**TASK STATEMENT**.
The reply should match the listing below character for character, except that no image is carried over.

========

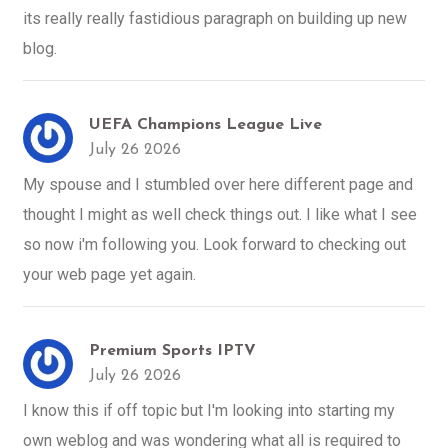
its really really fastidious paragraph on building up new
blog.
UEFA Champions League Live
July 26 2026
My spouse and I stumbled over here different page and
thought I might as well check things out. I like what I see
so now i'm following you. Look forward to checking out
your web page yet again.
Premium Sports IPTV
July 26 2026
I know this if off topic but I'm looking into starting my
own weblog and was wondering what all is required to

========

**OUTPUT OF THE TASK**.
its really really fastidious paragraph on building up new
blog.
UEFA Champions League Live
July 26 2026
My spouse and I stumbled over here different page and
thought I might as well check things out. I like what I see
so now i'm following you. Look forward to checking out
your web page yet again.
Premium Sports IPTV
July 26 2026
I know this if off topic but I'm looking into starting my
own weblog and was wondering what all is required to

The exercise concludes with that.